G. C. Anupama is a former Dean and Senior Professor (retired) at the Indian Institute of Astrophysics (IIA) in Bengaluru. She served as president of the Astronomical Society of India (ASI) from 2019 to 2022, becoming the first woman to head this association of professional astronomers in India. Anupama was a core member of the Indian team that is part of the international effort to establish the Thirty Meter Telescope (TMT) in Hawaii, USA. As the Lead, India-TMT Optics Group, she played a significant role in establishing a national large optics fabrication facility.
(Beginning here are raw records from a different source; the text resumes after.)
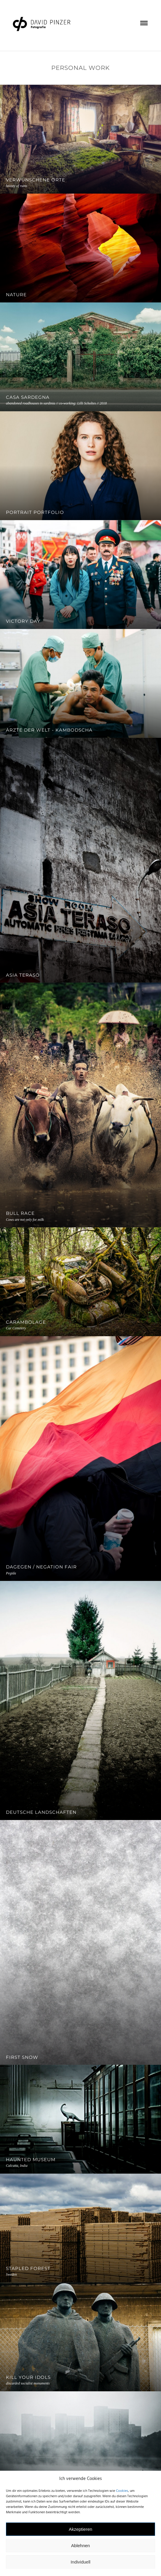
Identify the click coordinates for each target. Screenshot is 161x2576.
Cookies (122, 2491)
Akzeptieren (80, 2529)
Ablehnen (80, 2545)
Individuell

Anupama was also the principal investigator of the project which led to the establishment of the 0.7m wide field robotic telescope at Hanle near Leh in Ladakh, the world's ninth highest site for optical, infrared, and gamma-ray telescopes.

Anupama has published articles in the field of astronomy, with a focus on the initial physical conditions after a supernova. She has also been the editor of the Bulletin of the Astronomical Society of India and Chief Editor of the Journal of Astrophysics and Astronomy. Her research interests include studying 'transients' — objects that brighten up for a brief period before going dark in space.

==Awards and recognition==
Anupama received the Sir C. V. Raman Young Scientist Award in 2001. She is a fellow of the Indian National Science Academy, the National Academy of Sciences, India, and the Indian Academy of Sciences. She completed her PhD in 1991 from IIA and joined IIA as a faculty member in 1995.